Good you have found your angry.
It is so very hard to excepted someone you trusted more than anyone can walk away from you and the children. This is not someone you want in your life.
Legal advice will be a good start.
Arrange to get 3 valuations. It is good information to have.
Claim benefits. UC take up to 5 weeks to kick in so don't delay and put in a claim to CMS. go through them as further down the line you don't want to be arguing with him over money. Let them deal with it.
Council tax benefit you will get 25% reduction as a single adult. Go through your direct debits. Hand back all his bills car. Phone etc. And look at anything you can reduce or cancel.
Contact is agreed at a set time and day. Every Sunday and Wednesday tea time. Whatever works for you. The children then know where they stand.

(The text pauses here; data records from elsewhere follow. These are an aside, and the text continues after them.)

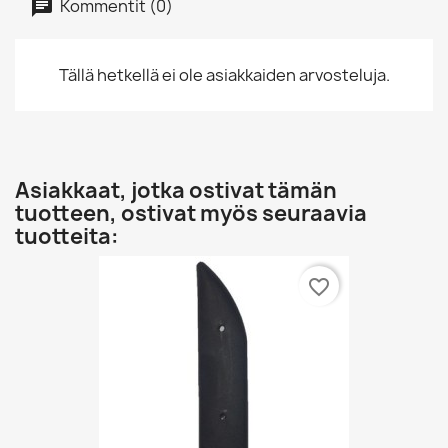
Kommentit (0)
Tällä hetkellä ei ole asiakkaiden arvosteluja.
Asiakkaat, jotka ostivat tämän
tuotteen, ostivat myös seuraavia
tuotteita:
favorite_border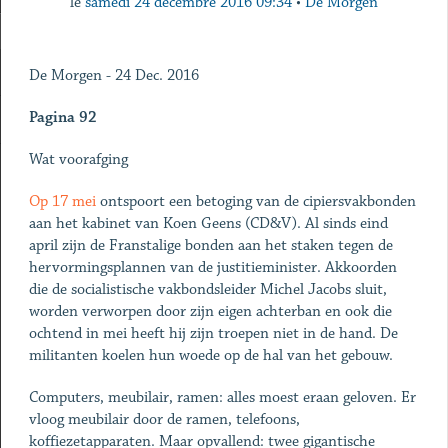
le
samedi 24 décembre 2016 09:34
•
De Morgen
De Morgen - 24 Dec. 2016
Pagina 92
Wat voorafging
Op 17 mei
ontspoort een betoging van de cipiersvakbonden
aan het kabinet van Koen Geens (CD&V). Al sinds eind
april zijn de Franstalige bonden aan het staken tegen de
hervormingsplannen van de justitieminister. Akkoorden
die de socialistische vakbondsleider Michel Jacobs sluit,
worden verworpen door zijn eigen achterban en ook die
ochtend in mei heeft hij zijn troepen niet in de hand. De
militanten koelen hun woede op de hal van het gebouw.
Computers, meubilair, ramen: alles moest eraan geloven. Er
vloog meubilair door de ramen, telefoons,
koffiezetapparaten. Maar opvallend: twee gigantische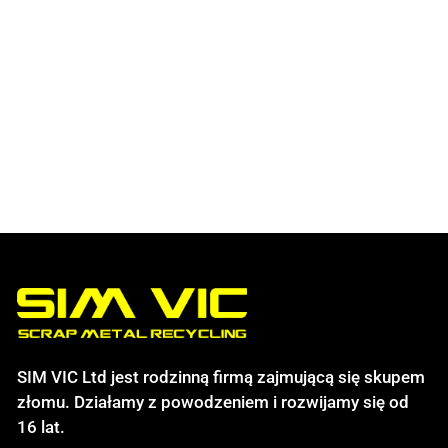
SIM VIC Ltd jest rodzinną firmą zajmującą się skupem
złomu. Działamy z powodzeniem i rozwijamy się od
16 lat.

Get support for you. See your gp. Look for local counselling services. This will help get your thoughts in order. And give you a safe place to rant
Start a diary if you are concerned about his ability to parent safely. Keep notes and you can use this for reference. Notify school/childcare setting so they can support your children.

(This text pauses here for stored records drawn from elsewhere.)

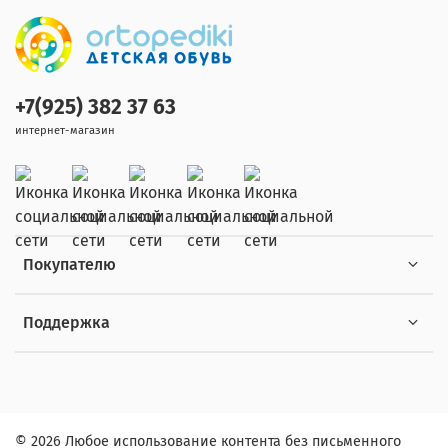
+7(925) 382 37 63
интернет-магазин
Покупателю
Поддержка
© 2026 Любое использование контента без письменного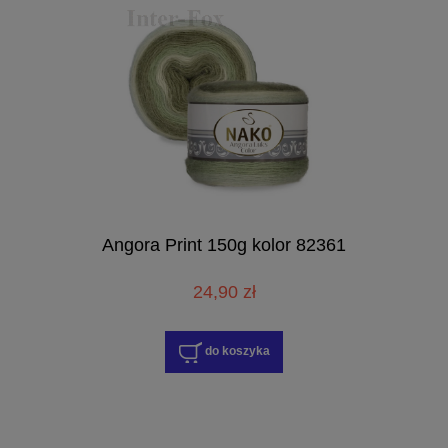
Angora Print 150g kolor 82361
24,90 zł
do koszyka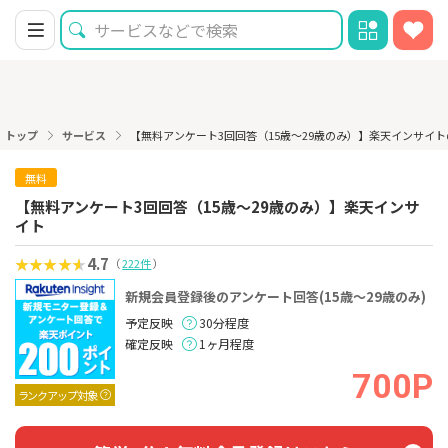
トップ
サービス
【無料アンケート3回回答（15歳〜29歳のみ）】楽天インサイ
無料
【無料アンケート3回回答（15歳〜29歳のみ）】楽天インサ
イト
4.7
（
222件
）
新規会員登録後のアンケート回答(15歳〜29歳のみ)
予定反映
30分程度
確定反映
1ヶ月程度
700P
ランクアップ対象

Go as low contact as you can. This one is hard. But it is time to draw a line. Contact is about pick/up drop off only. Money is via CMS. And house via solicitor. Show him you are taking control and mean business.

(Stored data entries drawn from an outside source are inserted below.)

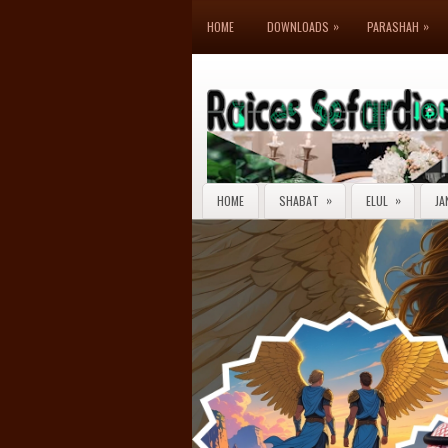
»
»
HOME
DOWNLOADS
PARASHAH
»
»
HOME
SHABAT
ELUL
JA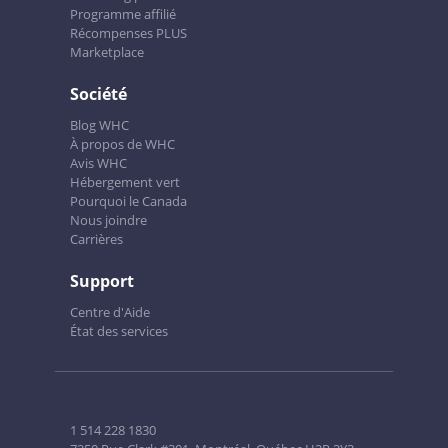
Programme affilié
Récompenses PLUS
Marketplace
Société
Blog WHC
À propos de WHC
Avis WHC
Hébergement vert
Pourquoi le Canada
Nous joindre
Carrières
Support
Centre d'Aide
État des services
1 514 228 1830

I know the house feels important right now. But long term that mortgage is going to hold you back. And do you really need such a big house? My priority was to be able to enjoy my children whilst they were young. So cutting my out going was a priority to maximise my income.
It doesn't have to be now but maybe 6/12 months time you feel more prepared for a move it will be a fresh start for you and the children. And to be honest I think you will struggle with the mortgage. Mine is half that. And I earn the same as you. And I am struggling to find a mortgage that will excepted benefits/CMS. For a £100k mortgage.
It is going to be a roller coast of emotions. But you need to show him you won't get pushed around. Feel free to pm me if you want a understanding ear. I'm 2 years down the line. (Younger more fun OW here too and the drinking) You will get through this. Because there aren't any other options. You will come out the other side. Stay strong. You deserve much better than this excuse of a man.